**Task instructions:**
In the records below, print each line exactly and leave every image out.

**Material shown:**
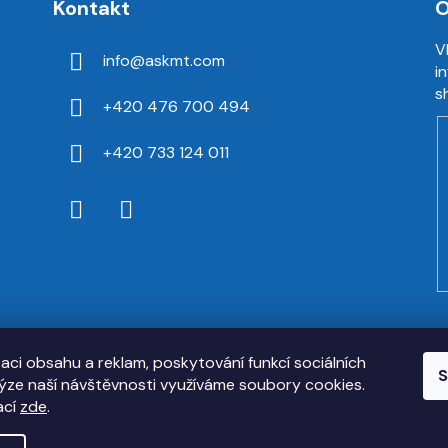
Kontakt
O
V
info
@
askmt.com
i
s
+420 476 700 494
+420 733 124 011
zaci obsahu a reklam, poskytování funkcí sociálních
S
lýze naší návštěvnosti využíváme soubory cookies.
ací
zde
.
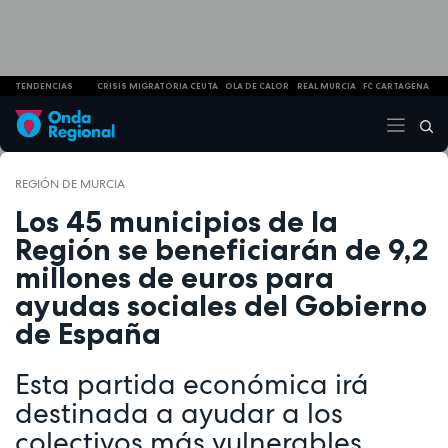
TENDENCIAS
CRISIS MIGRATORIA CEUTA
OLA DE CALOR
REAL MURCIA
FC CARTAGENA
REGIÓN DE MURCIA
Los 45 municipios de la
Región se beneficiarán de 9,2
millones de euros para
ayudas sociales del Gobierno
de España
Esta partida económica irá
destinada a ayudar a los
colectivos más vulnerables,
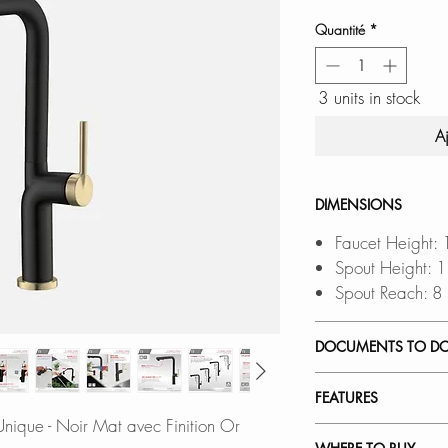
Quantité
*
3 units in stock
A
DIMENSIONS
Faucet Height:
Spout Height: 
Spout Reach: 
DOCUMENTS TO D
INSTALLATION
FEATURES
SPEC. SHEET
nique - Noir Mat avec Finition Or
SPARE PARTS 
PULL DOWN TW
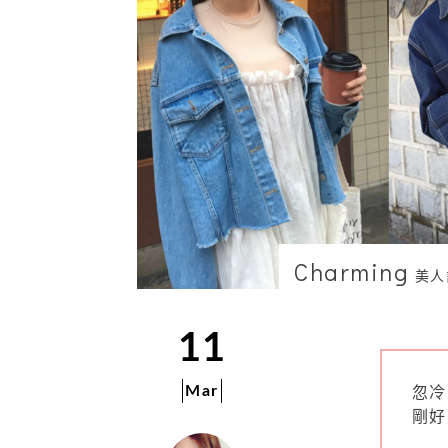
Charming
美人
11
Mar
忽冷
剛好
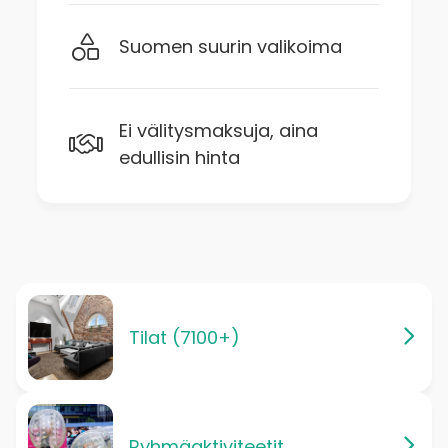
Suomen suurin valikoima
Ei välitysmaksuja, aina
edullisin hinta
Tilat (7100+)
Ryhmäaktiviteetit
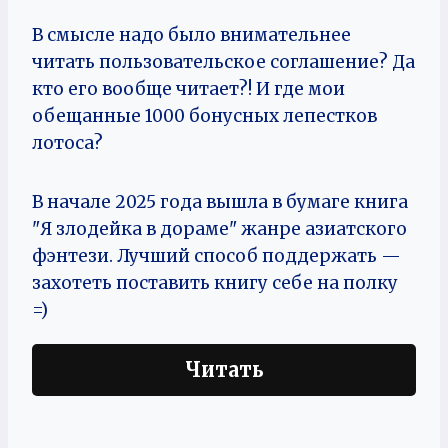
В смысле надо было внимательнее
читать пользовательское соглашение? Да
кто его вообще читает?! И где мои
обещанные 1000 бонусных лепестков
лотоса?
В начале 2025 года вышла в бумаге книга
"Я злодейка в дораме" жанре азиатского
фэнтези. Лучший способ поддержать —
захотеть поставить книгу себе на полку
=)
Читать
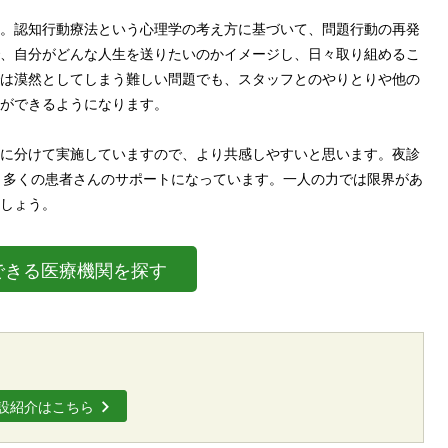
。認知行動療法という心理学の考え方に基づいて、問題行動の再発
、自分がどんな人生を送りたいのかイメージし、日々取り組めるこ
は漠然としてしまう難しい問題でも、スタッフとのやりとりや他の
ができるようになります。
に分けて実施していますので、より共感しやすいと思います。夜診
、多くの患者さんのサポートになっています。一人の力では限界があ
しょう。
できる医療機関を探す
設紹介はこちら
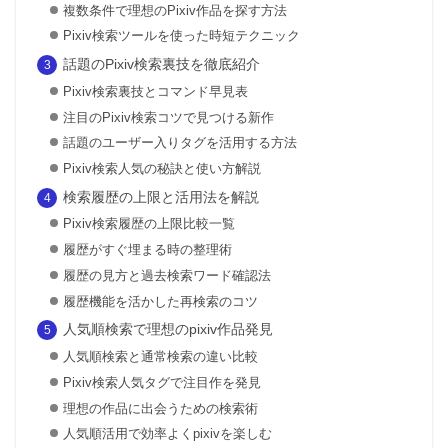
複数条件で理想のPixiv作品を探す方法
Pixiv検索ツールを使った時短テクニック
話題のPixiv検索裏技を徹底紹介
Pixiv検索裏技とコマンド早見表
注目のPixiv検索コツで見つける新作
話題のユーザー入りタグを活用する方法
Pixiv検索人気の秘訣と使い方解説
検索履歴の上限と活用法を解説
Pixiv検索履歴の上限比較一覧
履歴がすぐ埋まる時の整理術
履歴の見方と過去検索ワード確認法
履歴機能を活かした再検索のコツ
人気順検索で理想のpixiv作品発見
人気順検索と通常検索の違い比較
Pixiv検索人気タグで注目作を発見
理想の作品に出会うための検索術
人気順活用で効率よくpixivを楽しむ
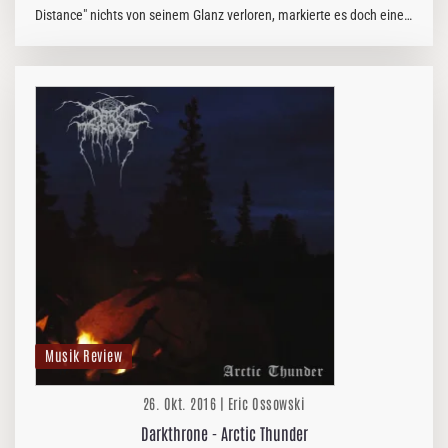
Distance" nichts von seinem Glanz verloren, markierte es doch einen
versöhnlichen Wendepunkt in der Geschichte von KATATONIA,
schließlich…
Musik Review
26. Okt. 2016 | Eric Ossowski
Darkthrone - Arctic Thunder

**Written reply:**
Kontakt
O
V
info
@
askmt.com
i
s
+420 476 700 494
+420 733 124 011
zaci obsahu a reklam, poskytování funkcí sociálních
S
lýze naší návštěvnosti využíváme soubory cookies.
ací
zde
.
TENDENCIAS
CRISIS MIGRATORIA CEUTA
OLA DE CALOR
REAL MURCIA
FC CARTAGENA
REGIÓN DE MURCIA
Los 45 municipios de la
Región se beneficiarán de 9,2
millones de euros para
ayudas sociales del Gobierno
de España
Esta partida económica irá
destinada a ayudar a los
colectivos más vulnerables,
Quantité
*
3 units in stock
A
DIMENSIONS
Faucet Height:
Spout Height: 
Spout Reach: 
DOCUMENTS TO D
INSTALLATION
FEATURES
SPEC. SHEET
nique - Noir Mat avec Finition Or
SPARE PARTS 
PULL DOWN TW
Charming
美人
11
Mar
忽冷
剛好
Suomen suurin valikoima
Ei välitysmaksuja, aina
edullisin hinta
Tilat (7100+)
Ryhmäaktiviteetit
В смысле надо было внимательнее
читать пользовательское соглашение? Да
кто его вообще читает?! И где мои
обещанные 1000 бонусных лепестков
лотоса?
В начале 2025 года вышла в бумаге книга
"Я злодейка в дораме" жанре азиатского
фэнтези. Лучший способ поддержать —
захотеть поставить книгу себе на полку
=)
Читать
。認知行動療法という心理学の考え方に基づいて、問題行動の再発
、自分がどんな人生を送りたいのかイメージし、日々取り組めるこ
は漠然としてしまう難しい問題でも、スタッフとのやりとりや他の
ができるようになります。
に分けて実施していますので、より共感しやすいと思います。夜診
、多くの患者さんのサポートになっています。一人の力では限界があ
しょう。
できる医療機関を探す
設紹介はこちら
複数条件で理想のPixiv作品を探す方法
Pixiv検索ツールを使った時短テクニック
話題のPixiv検索裏技を徹底紹介
Pixiv検索裏技とコマンド早見表
注目のPixiv検索コツで見つける新作
話題のユーザー入りタグを活用する方法
Pixiv検索人気の秘訣と使い方解説
検索履歴の上限と活用法を解説
Pixiv検索履歴の上限比較一覧
履歴がすぐ埋まる時の整理術
履歴の見方と過去検索ワード確認法
履歴機能を活かした再検索のコツ
人気順検索で理想のpixiv作品発見
人気順検索と通常検索の違い比較
Pixiv検索人気タグで注目作を発見
理想の作品に出会うための検索術
人気順活用で効率よくpixivを楽しむ
Distance" nichts von seinem Glanz verloren, markierte es doch einen
versöhnlichen Wendepunkt in der Geschichte von KATATONIA,
schließlich…
Musik Review
26. Okt. 2016 | Eric Ossowski
Darkthrone - Arctic Thunder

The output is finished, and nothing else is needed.